Dimitri Merejkowsky

Posted on Aug 20, 2017 • Updated on Aug 28, 2018 • Originally published at dmerej.info

Exceptional Python

#python

Originally published on my blog

Introduction: Error management

Sometimes, things go wrong. We have plenty of ways of expressing this in the English language:

Something unexpected occurred
Something went south
SNAFU (Situation Normal, All F*cked Up)
Shit hit the fan
The god-damned plane crashed into the mountain!
...

When writing software, we tend to use error codes or exceptions.

Why should I care?

You should care because errors and unexpected things will happen.

When they do, you will need all the information you can to be able to understand what happened and fix potential bugs.

The same applies to users of your APIs. If you do not handle errors well, every time the API is misused, and users cannot understand what's wrong, they'll get frustrated very quickly. If you are lucky, they may go and try to find answers in the documentation but many of them will just quit.

Lastly, your end users need to know what yo do when error occurs. They want to know what happened and, more importantly, what they should do to fix it.

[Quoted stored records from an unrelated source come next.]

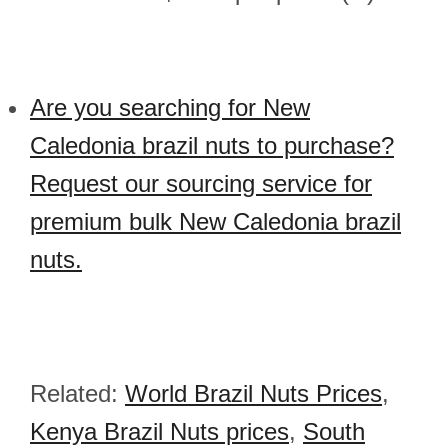
Are you searching for New
Caledonia brazil nuts to purchase?
Request our sourcing service for
premium bulk New Caledonia brazil
nuts.
Related:
World Brazil Nuts Prices
,
Kenya Brazil Nuts prices
,
South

So, proper error handling is key. You sure don't want your product to be
featured in the Daily WTF error'd series, do you?

Part One: Various Error Handling Techniques

Note: This section is mostly theoretical. If you want more concrete stuff, feel free to skip directly to part 2.

In Bash

When you are using bash, you usually run several extern commands, for instance:

cd project
git pull
pylint project
pytest

Each of these commands has a return code that you can access with a special variable called $?.

The return code is 0 when the command succeeds, and can take many other values when something goes wrong. As Tolstoy said:

Happy families are all alike; every unhappy family is unhappy in its own way.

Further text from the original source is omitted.